Das Betriebsrentenstärkungsgesetz ist ein gelungenes Beispiel dafür, wie man ein Gesetzgebungsverfahren erfolgreich und sehr gut vorbereitet. Vor rund zwei Jahren haben die ersten Diskussionen begonnen. Seitdem ist es unserer Ministerin gelungen, die für die Umsetzung zentral wichtigen Sozialpartner nicht nur ins Boot zu holen, sondern auch von dieser Idee zu überzeugen. Das hat mit viel Beharrlichkeit und guter, fundierter wissenschaftlicher Begleitung zu tun, vor allem aber auch mit der Bereitschaft, mit allen Beteiligten ergebnisoffen die Vor- und Nachteile zu diskutieren und abzuwägen. Da schließe ich Ihren Ministerkollegen Herrn Schäuble ausdrücklich ein. Für diesen Einsatz will ich mich an dieser Stelle bedanken.

(Beifall bei der SPD und der CDU/CSU)

Die im Gesetz vorgesehenen Maßnahmen sind sehr geeignet, die Verbreitung von Betriebsrenten in kleinen Unternehmen und bei Beschäftigten mit kleinen Einkommen zu steigern. Das wird auch von den Gewerkschaften so gesehen. Natürlich wünschen wir uns eine stärkere Tarifbindung im Land. Das finde ich auch nicht verwerflich, Kollegen. Deswegen haben wir, eingehend auf Ihren Einwand, durch die Möglichkeit der Bezugnahme vorgesehen, tarifvertragliche Regelungen anzuwenden. Die Hinweise, dass es in bestimmten Branchen Schwierigkeiten gibt, will ich gerne aufnehmen. Ich finde es aber sehr erfreulich, dass zum Beispiel Verdi klar sagt, man werde sich aktiv dafür einsetzen, das Sozialpartnermodell umzusetzen.

(Beifall bei der SPD)

Dabei sind die Branchen, im Speziellen der Einzelhandel, angesprochen.

Neben diesem Sozialpartnermodell sind es vor allen Dingen drei Regelungen, die die Betriebsrente attraktiver machen.

Erstens. Zukünftig zahlen Arbeitgeber den Großteil der durch diese Entgeltumwandlung ersparten Beiträge in die Betriebsrente ihrer Beschäftigten ein.

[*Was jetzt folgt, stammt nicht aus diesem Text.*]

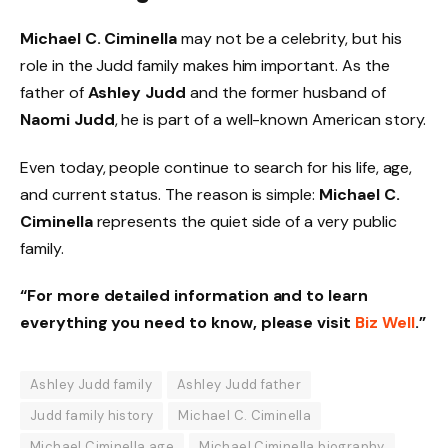
Michael C. Ciminella
may not be a celebrity, but his
role in the Judd family makes him important. As the
father of
Ashley Judd
and the former husband of
Naomi Judd
, he is part of a well-known American story.
Even today, people continue to search for his life, age,
and current status. The reason is simple:
Michael C.
Ciminella
represents the quiet side of a very public
family.
“For more detailed information and to learn
everything you need to know, please visit
Biz Well
.”
Ashley Judd family
Ashley Judd father
Judd family history
Michael C. Ciminella
Michael Ciminella age
Michael Ciminella biography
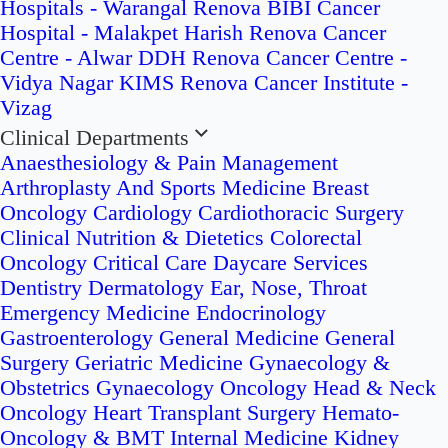
Hospitals - Warangal
Renova BIBI Cancer
Hospital - Malakpet
Harish Renova Cancer
Centre - Alwar
DDH Renova Cancer Centre -
Vidya Nagar
KIMS Renova Cancer Institute -
Vizag
Clinical Departments
Anaesthesiology & Pain Management
Arthroplasty And Sports Medicine
Breast
Oncology
Cardiology
Cardiothoracic Surgery
Clinical Nutrition & Dietetics
Colorectal
Oncology
Critical Care
Daycare Services
Dentistry
Dermatology
Ear, Nose, Throat
Emergency Medicine
Endocrinology
Gastroenterology
General Medicine
General
Surgery
Geriatric Medicine
Gynaecology &
Obstetrics
Gynaecology Oncology
Head & Neck
Oncology
Heart Transplant Surgery
Hemato-
Oncology & BMT
Internal Medicine
Kidney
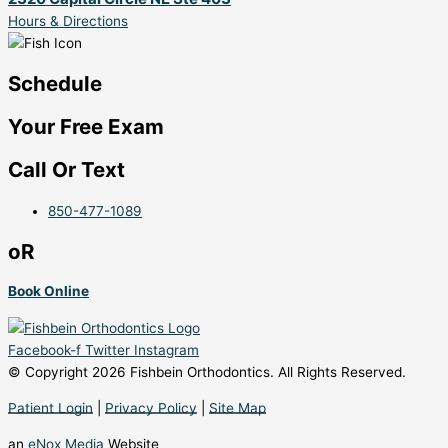
Hours & Directions
Schedule
Your Free Exam
Call Or Text
850-477-1089
oR
Book Online
Facebook-f
Twitter
Instagram
© Copyright 2026 Fishbein Orthodontics. All Rights Reserved.
Patient Login
|
Privacy Policy
|
Site Map
an
eNox Media
Website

(Matthias W. Birkwald [DIE LINKE]: Warum nicht alles?)

Das ist heutzutage leider nicht die Regel. Es gibt aber, wie ich finde, keinen Grund, warum Arbeitgeber davon profitieren sollten, dass ihre Arbeitnehmer Teile ihres Arbeitslohns umwandeln. Da machen wir jetzt den ersten Schritt. In den jetzt anstehenden Beratungen werden wir deshalb noch einmal klären, ob diese Regelungen nicht auch außerhalb des Sozialpartnerschaftsmodells Anwendung finden sollten.

(Beifall bei der SPD)

Gerade für Arbeitnehmerinnen und Arbeitnehmer, die wenig verdienen – da bin ich ganz bei Ihnen –, ist es wichtig, dass sich die Arbeitgeber an ihrer Betriebsrente beteiligen.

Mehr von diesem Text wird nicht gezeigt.